THE TASK: Please reproduce the entries that follow without a single difference.

RAW DATA:
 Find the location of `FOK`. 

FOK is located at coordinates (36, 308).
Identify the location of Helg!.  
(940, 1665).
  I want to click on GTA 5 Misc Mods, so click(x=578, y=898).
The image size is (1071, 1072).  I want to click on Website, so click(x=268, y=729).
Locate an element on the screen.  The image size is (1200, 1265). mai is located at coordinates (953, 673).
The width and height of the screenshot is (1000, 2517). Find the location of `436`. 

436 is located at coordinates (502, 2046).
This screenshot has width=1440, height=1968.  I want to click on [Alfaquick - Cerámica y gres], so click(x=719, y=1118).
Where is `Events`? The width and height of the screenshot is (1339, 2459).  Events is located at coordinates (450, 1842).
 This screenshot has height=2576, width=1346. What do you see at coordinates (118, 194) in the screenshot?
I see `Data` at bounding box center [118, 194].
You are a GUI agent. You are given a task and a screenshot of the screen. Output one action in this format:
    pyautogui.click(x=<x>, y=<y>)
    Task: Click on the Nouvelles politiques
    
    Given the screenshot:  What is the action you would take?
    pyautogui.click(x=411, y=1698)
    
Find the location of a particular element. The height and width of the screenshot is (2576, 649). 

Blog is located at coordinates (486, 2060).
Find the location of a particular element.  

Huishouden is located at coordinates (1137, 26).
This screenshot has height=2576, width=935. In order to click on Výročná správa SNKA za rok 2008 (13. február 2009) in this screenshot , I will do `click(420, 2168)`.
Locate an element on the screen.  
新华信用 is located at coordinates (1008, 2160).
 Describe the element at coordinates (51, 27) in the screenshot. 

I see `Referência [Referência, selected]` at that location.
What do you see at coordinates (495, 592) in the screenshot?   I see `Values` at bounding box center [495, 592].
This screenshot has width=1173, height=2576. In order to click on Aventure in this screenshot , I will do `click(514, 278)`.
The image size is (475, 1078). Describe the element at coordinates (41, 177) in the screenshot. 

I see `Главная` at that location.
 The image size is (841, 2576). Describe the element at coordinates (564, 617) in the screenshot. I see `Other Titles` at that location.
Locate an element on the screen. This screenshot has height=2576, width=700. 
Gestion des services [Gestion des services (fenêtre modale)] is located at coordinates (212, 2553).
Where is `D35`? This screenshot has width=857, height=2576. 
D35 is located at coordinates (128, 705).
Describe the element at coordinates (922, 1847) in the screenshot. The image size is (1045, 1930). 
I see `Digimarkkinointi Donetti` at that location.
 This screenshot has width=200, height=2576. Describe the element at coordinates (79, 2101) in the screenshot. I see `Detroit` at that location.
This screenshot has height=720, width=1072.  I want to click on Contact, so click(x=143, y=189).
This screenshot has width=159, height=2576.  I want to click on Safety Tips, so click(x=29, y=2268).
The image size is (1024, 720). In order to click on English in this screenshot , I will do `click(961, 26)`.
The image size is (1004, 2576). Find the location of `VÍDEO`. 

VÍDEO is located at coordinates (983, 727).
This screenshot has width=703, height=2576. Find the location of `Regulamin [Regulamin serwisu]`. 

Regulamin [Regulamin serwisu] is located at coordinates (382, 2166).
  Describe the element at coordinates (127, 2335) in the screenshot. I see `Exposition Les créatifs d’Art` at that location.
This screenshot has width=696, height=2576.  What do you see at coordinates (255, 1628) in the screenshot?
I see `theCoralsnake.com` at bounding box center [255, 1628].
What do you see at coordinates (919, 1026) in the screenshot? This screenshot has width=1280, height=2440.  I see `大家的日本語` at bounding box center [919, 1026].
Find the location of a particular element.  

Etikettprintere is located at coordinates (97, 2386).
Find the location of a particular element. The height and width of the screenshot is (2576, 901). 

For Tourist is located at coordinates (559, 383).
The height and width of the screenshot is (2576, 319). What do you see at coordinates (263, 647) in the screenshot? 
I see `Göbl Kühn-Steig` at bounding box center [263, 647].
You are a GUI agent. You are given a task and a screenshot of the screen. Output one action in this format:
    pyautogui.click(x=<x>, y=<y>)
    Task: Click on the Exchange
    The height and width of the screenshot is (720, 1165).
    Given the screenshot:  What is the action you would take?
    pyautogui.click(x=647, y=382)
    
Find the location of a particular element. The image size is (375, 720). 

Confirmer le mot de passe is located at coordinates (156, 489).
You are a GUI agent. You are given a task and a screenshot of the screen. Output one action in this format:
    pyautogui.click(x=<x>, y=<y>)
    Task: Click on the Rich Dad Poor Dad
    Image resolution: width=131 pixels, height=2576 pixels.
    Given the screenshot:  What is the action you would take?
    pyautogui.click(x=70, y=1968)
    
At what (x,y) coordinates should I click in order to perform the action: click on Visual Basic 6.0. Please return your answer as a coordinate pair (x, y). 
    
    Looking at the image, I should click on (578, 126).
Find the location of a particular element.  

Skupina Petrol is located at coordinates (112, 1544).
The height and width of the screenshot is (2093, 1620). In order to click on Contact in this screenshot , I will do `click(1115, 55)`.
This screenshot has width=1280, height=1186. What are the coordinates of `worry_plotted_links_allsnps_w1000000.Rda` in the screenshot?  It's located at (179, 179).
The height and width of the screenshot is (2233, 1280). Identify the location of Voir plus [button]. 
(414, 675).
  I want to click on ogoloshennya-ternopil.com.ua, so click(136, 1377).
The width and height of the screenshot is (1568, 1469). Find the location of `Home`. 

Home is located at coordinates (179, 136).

TASK ANSWER:
 Find the location of `FOK`. 

FOK is located at coordinates (36, 308).
Identify the location of Helg!.  
(940, 1665).
  I want to click on GTA 5 Misc Mods, so click(x=578, y=898).
The image size is (1071, 1072).  I want to click on Website, so click(x=268, y=729).
Locate an element on the screen.  The image size is (1200, 1265). mai is located at coordinates (953, 673).
The width and height of the screenshot is (1000, 2517). Find the location of `436`. 

436 is located at coordinates (502, 2046).
This screenshot has width=1440, height=1968.  I want to click on [Alfaquick - Cerámica y gres], so click(x=719, y=1118).
Where is `Events`? The width and height of the screenshot is (1339, 2459).  Events is located at coordinates (450, 1842).
 This screenshot has height=2576, width=1346. What do you see at coordinates (118, 194) in the screenshot?
I see `Data` at bounding box center [118, 194].
You are a GUI agent. You are given a task and a screenshot of the screen. Output one action in this format:
    pyautogui.click(x=<x>, y=<y>)
    Task: Click on the Nouvelles politiques
    
    Given the screenshot:  What is the action you would take?
    pyautogui.click(x=411, y=1698)
    
Find the location of a particular element. The height and width of the screenshot is (2576, 649). 

Blog is located at coordinates (486, 2060).
Find the location of a particular element.  

Huishouden is located at coordinates (1137, 26).
This screenshot has height=2576, width=935. In order to click on Výročná správa SNKA za rok 2008 (13. február 2009) in this screenshot , I will do `click(420, 2168)`.
Locate an element on the screen.  
新华信用 is located at coordinates (1008, 2160).
 Describe the element at coordinates (51, 27) in the screenshot. 

I see `Referência [Referência, selected]` at that location.
What do you see at coordinates (495, 592) in the screenshot?   I see `Values` at bounding box center [495, 592].
This screenshot has width=1173, height=2576. In order to click on Aventure in this screenshot , I will do `click(514, 278)`.
The image size is (475, 1078). Describe the element at coordinates (41, 177) in the screenshot. 

I see `Главная` at that location.
 The image size is (841, 2576). Describe the element at coordinates (564, 617) in the screenshot. I see `Other Titles` at that location.
Locate an element on the screen. This screenshot has height=2576, width=700. 
Gestion des services [Gestion des services (fenêtre modale)] is located at coordinates (212, 2553).
Where is `D35`? This screenshot has width=857, height=2576. 
D35 is located at coordinates (128, 705).
Describe the element at coordinates (922, 1847) in the screenshot. The image size is (1045, 1930). 
I see `Digimarkkinointi Donetti` at that location.
 This screenshot has width=200, height=2576. Describe the element at coordinates (79, 2101) in the screenshot. I see `Detroit` at that location.
This screenshot has height=720, width=1072.  I want to click on Contact, so click(x=143, y=189).
This screenshot has width=159, height=2576.  I want to click on Safety Tips, so click(x=29, y=2268).
The image size is (1024, 720). In order to click on English in this screenshot , I will do `click(961, 26)`.
The image size is (1004, 2576). Find the location of `VÍDEO`. 

VÍDEO is located at coordinates (983, 727).
This screenshot has width=703, height=2576. Find the location of `Regulamin [Regulamin serwisu]`. 

Regulamin [Regulamin serwisu] is located at coordinates (382, 2166).
  Describe the element at coordinates (127, 2335) in the screenshot. I see `Exposition Les créatifs d’Art` at that location.
This screenshot has width=696, height=2576.  What do you see at coordinates (255, 1628) in the screenshot?
I see `theCoralsnake.com` at bounding box center [255, 1628].
What do you see at coordinates (919, 1026) in the screenshot? This screenshot has width=1280, height=2440.  I see `大家的日本語` at bounding box center [919, 1026].
Find the location of a particular element.  

Etikettprintere is located at coordinates (97, 2386).
Find the location of a particular element. The height and width of the screenshot is (2576, 901). 

For Tourist is located at coordinates (559, 383).
The height and width of the screenshot is (2576, 319). What do you see at coordinates (263, 647) in the screenshot? 
I see `Göbl Kühn-Steig` at bounding box center [263, 647].
You are a GUI agent. You are given a task and a screenshot of the screen. Output one action in this format:
    pyautogui.click(x=<x>, y=<y>)
    Task: Click on the Exchange
    The height and width of the screenshot is (720, 1165).
    Given the screenshot:  What is the action you would take?
    pyautogui.click(x=647, y=382)
    
Find the location of a particular element. The image size is (375, 720). 

Confirmer le mot de passe is located at coordinates (156, 489).
You are a GUI agent. You are given a task and a screenshot of the screen. Output one action in this format:
    pyautogui.click(x=<x>, y=<y>)
    Task: Click on the Rich Dad Poor Dad
    Image resolution: width=131 pixels, height=2576 pixels.
    Given the screenshot:  What is the action you would take?
    pyautogui.click(x=70, y=1968)
    
At what (x,y) coordinates should I click in order to perform the action: click on Visual Basic 6.0. Please return your answer as a coordinate pair (x, y). 
    
    Looking at the image, I should click on (578, 126).
Find the location of a particular element.  

Skupina Petrol is located at coordinates (112, 1544).
The height and width of the screenshot is (2093, 1620). In order to click on Contact in this screenshot , I will do `click(1115, 55)`.
This screenshot has width=1280, height=1186. What are the coordinates of `worry_plotted_links_allsnps_w1000000.Rda` in the screenshot?  It's located at (179, 179).
The height and width of the screenshot is (2233, 1280). Identify the location of Voir plus [button]. 
(414, 675).
  I want to click on ogoloshennya-ternopil.com.ua, so click(136, 1377).
The width and height of the screenshot is (1568, 1469). Find the location of `Home`. 

Home is located at coordinates (179, 136).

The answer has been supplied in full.